Title: Re: 32-character-width screen mode
Post by: TFM on 21:23, 01 November 13
Not true. A simple example would be to use of SET if the sprite moves 2 pixels at a time in the Y axis:

Code: [Select]
...Do line...
set 3,d
...Do line...
Add &8, check for overflow
...Do line...
set 3,d
...Do line...
Add &8, check for overflow
etc


That check for overflow doesn't make it more precise. But you can use your example of course (the quick way) for 8 scanlines. However I was driving at pixel precise movement. But ok, this may not be always needed.
There is an own ideal strategy for any purpose. For general routines, code should be able to copy with all that.




BTW: One doesn't have to use 8 scanlines / I mean &800 blocks, the CRTC offers more convenient solutions. Few games are using them though.

Title: Re: Beware of slow instructions
Post by: redbox on 15:23, 02 November 13
T is a T-state in Z80 parlance. If there were no wait states, this is how many clock cycles it would take.

So if I'm using this counter to optimise routines, 1) can I assume that a lower number is faster and 2) whats the total on this timer for 1 frame on the CPC?
Title: Re: Beware of slow instructions
Post by: Bruce Abbott on 22:58, 03 November 13
1) can I assume that a lower number is faster
Yes.
Quote
2) whats the total on this timer for 1 frame on the CPC?
There is no actual timer for T states. However WinAPE has a 'T' counter which shows  the number of microseconds since it was last reset. On the CPC every machine cycle that is not a multiple of 4 T states will have wait states added until it is. Therefore every instruction takes a whole number of microseconds. There are  20,000 microseconds in one 50Hz video frame.

Quote from: TFM
BTW... There are also some unexpected timing like for LD BC,(NNNN) and LD IX,(NNNN). They need the same amount of time, but one would expect that the instruction using IX is 1 ys slower. But here it's not.
Good point. Most Z80 programmers try to avoid using IX and IY when they need speed, but on the CPC this may not always be the best strategy. Before deciding which instructions to use you should compare their timings on the CPC.   
 
Title: Re: Beware of slow instructions
Post by: Executioner on 04:25, 05 November 13
Yes.There is no actual timer for T states. However WinAPE has a 'T' counter which shows  the number of microseconds since it was last reset. On the CPC every machine cycle that is not a multiple of 4 T states will have wait states added until it is.

WinAPE has microsecond accurate instruction timing for all instructions and accurate timing for interrupts (which can cause some instructions to delay slightly further).
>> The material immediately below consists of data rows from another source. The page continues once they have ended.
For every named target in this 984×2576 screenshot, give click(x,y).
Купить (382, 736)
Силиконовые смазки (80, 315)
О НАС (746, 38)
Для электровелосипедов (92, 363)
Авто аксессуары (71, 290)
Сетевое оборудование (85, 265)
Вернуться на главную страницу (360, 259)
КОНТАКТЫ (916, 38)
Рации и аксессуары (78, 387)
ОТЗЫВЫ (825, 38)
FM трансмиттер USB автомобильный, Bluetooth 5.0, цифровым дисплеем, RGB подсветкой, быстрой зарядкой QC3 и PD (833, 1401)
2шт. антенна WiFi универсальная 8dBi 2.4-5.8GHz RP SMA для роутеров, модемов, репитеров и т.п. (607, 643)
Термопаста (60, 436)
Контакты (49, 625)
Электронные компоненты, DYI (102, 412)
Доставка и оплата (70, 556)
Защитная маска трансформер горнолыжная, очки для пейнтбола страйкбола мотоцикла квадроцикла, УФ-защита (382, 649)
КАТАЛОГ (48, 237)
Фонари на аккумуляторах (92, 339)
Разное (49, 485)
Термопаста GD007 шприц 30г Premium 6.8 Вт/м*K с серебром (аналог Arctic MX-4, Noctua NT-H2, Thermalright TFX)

These timings have been measured and tested on both WinAPE and the real hardware.

Just to clarify (I posted more on this in another thread recently). The Z80 may get some wait states added on each instruction depending on the alignment with the clock. It appears the WAIT signal is only released for 1 of every 4 clock cycles. This means it's not actually possible to calculate the number of microseconds for a Z80 instruction simply by using the number of T-States or M-States as specified in the Zilog documentation, unless you look at the exact points the wait-states can be inserted. You are better to use the values found on other CPC specific timing documents on this site. If interrupts are likely to occur and you need accurate timing, it's a little more complicated.

Quote
Therefore every instruction takes a whole number of microseconds. There are  20,000 microseconds in one 50Hz video frame.
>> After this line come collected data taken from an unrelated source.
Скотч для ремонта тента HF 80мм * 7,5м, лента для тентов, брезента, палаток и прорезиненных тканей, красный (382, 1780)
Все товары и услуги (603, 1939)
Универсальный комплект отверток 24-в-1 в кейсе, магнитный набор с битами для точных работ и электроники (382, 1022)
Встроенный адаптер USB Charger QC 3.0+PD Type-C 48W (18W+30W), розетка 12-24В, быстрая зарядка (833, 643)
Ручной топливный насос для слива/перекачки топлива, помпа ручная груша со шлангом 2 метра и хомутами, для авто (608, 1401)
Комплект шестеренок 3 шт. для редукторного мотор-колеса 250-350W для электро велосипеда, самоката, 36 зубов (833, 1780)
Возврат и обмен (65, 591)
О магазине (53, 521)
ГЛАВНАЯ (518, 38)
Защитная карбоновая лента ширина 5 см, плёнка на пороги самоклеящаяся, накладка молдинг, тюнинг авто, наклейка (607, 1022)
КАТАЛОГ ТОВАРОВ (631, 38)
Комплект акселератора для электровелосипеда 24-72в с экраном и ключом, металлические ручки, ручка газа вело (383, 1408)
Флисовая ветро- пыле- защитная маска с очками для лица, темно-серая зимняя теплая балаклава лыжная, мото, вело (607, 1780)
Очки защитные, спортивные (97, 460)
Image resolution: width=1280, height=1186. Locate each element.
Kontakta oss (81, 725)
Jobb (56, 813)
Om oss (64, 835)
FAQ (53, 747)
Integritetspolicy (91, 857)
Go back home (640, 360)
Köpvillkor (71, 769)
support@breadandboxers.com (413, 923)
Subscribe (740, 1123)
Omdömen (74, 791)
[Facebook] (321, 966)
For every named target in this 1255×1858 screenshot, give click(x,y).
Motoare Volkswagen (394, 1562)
Close, it's actually 312 * 64 = 19968 microseconds per frame.
Title: Re: Beware of slow instructions
Post by: cpcitor on 16:17, 05 November 13
Close, it's actually 312 * 64 = 19968 microseconds per frame.

Does this mean that a CPC frame rate is not exactly 50Hz but 1000000/19968, about 50.08 Hz ?
Title: Re: Beware of slow instructions
Post by: Executioner on 00:20, 08 November 13
Does this mean that a CPC frame rate is not exactly 50Hz but 1000000/19968, about 50.08 Hz ?

Yes, that is correct.
Title: Re: 32-character-width screen mode
Post by: ralferoo on 13:49, 09 November 13
BTW... There are also some unexpected timing like for LD BC,(NNNN) and LD IX,(NNNN). They need the same amount of time, but one would expect that the instruction using IX is 1 ys slower. But here it's not.
The timing on these instructions is totally as one would expect. There's not even a hint of the unexpected here.

LD HL,(xxxx) and LD (HL),xxxx were on the original 8080, so have normal opcodes (22 and 2A).
These always take 5us due to the memory accesses - IF, addrL, addrH, dataL, dataH.

LD rr,(xxxx) and LD (xxxx),rr are Z80 additional instructions and so are assigned codes in the ED space. There is a duplicated HL version here, but nobody uses it.
These always take 6us due to the memory accesses - IFprefix, IF, addrL, addrH, dataL, dataH.

LD Ir,(xxxx) and LD (xxxx),Ir are Z80 additional instructions but implemented with the IX/IY override bytes (DD or FD) but otherwise use the HL form. These ALWAYS take 1us longer than the equivalent HL form.
These always take 6us due to the memory accesses - IFoverride, IF, addrL, addrH, dataL, dataH.
Title: Re: 32-character-width screen mode
Post by: fgbrain on 11:00, 17 November 15

back to our initial subject..

a 32 X 32 char.  (64 x 256 bytes) screen can have this optimized way to calculate screen addresses, instead of this difficult and  slow equation which is

PROBLEM:
How to calculate in asm this equation
Code: [Select]
ADR=&C000+(Y\8)*64+(Y MOD 8)*&800+X
where X is 0-63 and Y is 0-255


SOLUTION
1. we create a 512 bytes (256 pixels in y) containing each next line in Y, say at &A400  (&C000,&C800,&D000,.....).  WARNING:  each address is not stored normally but like this:
    &C000 :   &00 poked at &A400   and &C0 poked at &A500  (+256 bytes),
    &C800 :   &00 poked at &A401   and &C8 poked at &A501  (+256 bytes), etc etc...
This is vital for speed purposes (8bit number madness).

2. now we can use this easy routine:


Code: [Select]
HL H=X and L=Y coordinates where X is 0-63 and Y is 0-255
LD A,H:LD H,&A4:ADD A,(HL):INC H:LD H,(HL):LD L,A
HL = screen address


Title: Re: 32-character-width screen mode
Post by: rk last on 02:21, 13 August 16
When you work with a reduced display how do you retune it to allow a vaild LOCATE.  As I recall, there is a formula that executes a cursor xpos=1, ypos=1 to return to the top left hand corner or anywhere else correctly on screen.

Title: Re: 32-character-width screen mode
Post by: AMSDOS on 06:44, 13 August 16

When you work with a reduced display how do you retune it to allow a vaild LOCATE.  As I recall, there is a formula that executes a cursor xpos=1, ypos=1 to return to the top left hand corner or anywhere else correctly on screen.


If it's in MODE 0 I do:


x=x*32 - where x is 0..19, but that's for 20-character-width, so: x=x*20 will give you 32.


LOCATE is purely text only, so TAG..TAGOFF & MOVE can be used to position the text.


And for y I use y=398-(y*16) - where y is 0..24.


But you're talking about the Spectrum mode, which is 32 character width in mode 1.